An AI assistant that lives in Microsoft Teams or Webex, connected to your documents, databases, infrastructure, monitoring, and code. Role-based access control enforced. Your data never used for training. Deployed on-prem, private cloud, or SaaS.
A data pipeline first. An assistant second. Content flows from your systems through a secure ingestion pipeline to the people who need it.
Connects to your data sources, indexes content, and keeps it current through automated re-indexing. Documents are chunked and embedded for semantic retrieval; structured sources like SQL are queried in real time.
Runs inside Teams or Webex as an integrated bot. Determines relevant data sources, retrieves authorized content, and generates grounded responses with full source citations.
Role-based access enforced at the retrieval layer, not the interface. If a user lacks access to a document or database, the assistant cannot surface that content regardless of query.
Golden Retriever's ingestion pipeline indexes Office documents on network file shares and Confluence pages via API. Documents are processed, chunked, and made retrievable through natural language queries.
This turns file shares and wikis that are effectively invisible to most employees into a searchable, conversational knowledge base — without migrating data or changing how documents are stored.
Connect your Git repositories and give authorized users natural language access to your codebase. Engineers and technical leads can ask about implementation details, search for how specific functions are used, and get contextual answers grounded in your actual code.
Golden Retriever connects to Kubernetes clusters, Azure Log Analytics, and Nagios monitoring via API. Operations teams can query cluster status, pull log data, check alert states, and investigate issues through natural language.
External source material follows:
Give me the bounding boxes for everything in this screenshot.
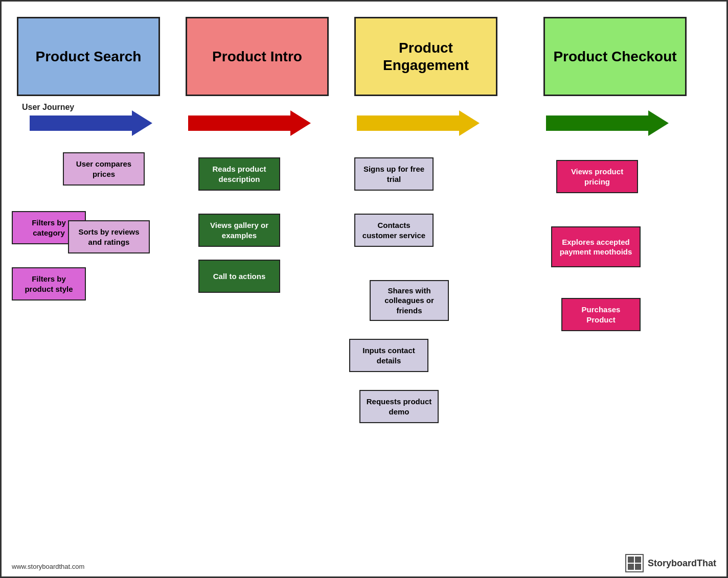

Connect to your SQL databases and give any authorized user the ability to ask business questions in plain language. The system translates natural language queries into SQL, executes them against read-only connections, and returns structured answers.
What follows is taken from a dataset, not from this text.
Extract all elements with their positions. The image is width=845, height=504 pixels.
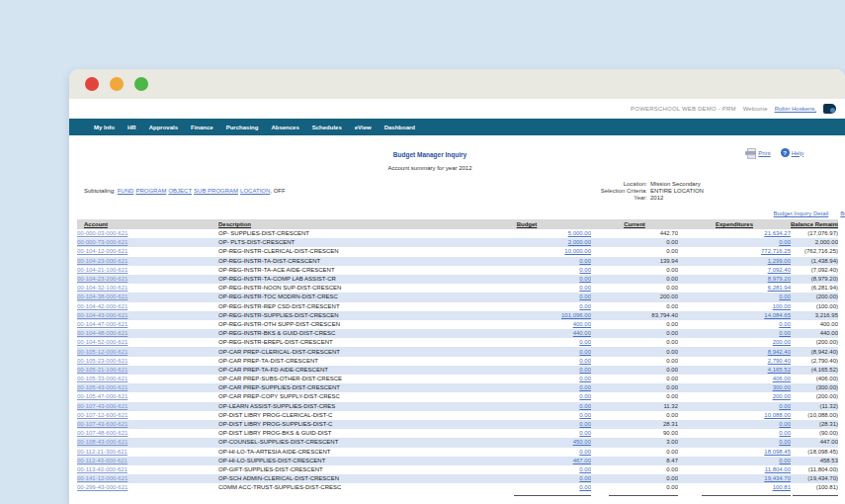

A VP asking “what were our top 10 accounts by revenue last quarter” gets an accurate, granular answer pulled directly from the source system — no analyst queue, no report request, no waiting.
Beyond retrieval, Golden Retriever can produce deliverables. Users can request Word documents, PowerPoint presentations, and filled templates directly through the chat interface. The assistant pulls from indexed data to generate drafts, populate templates, and compile information from multiple sources.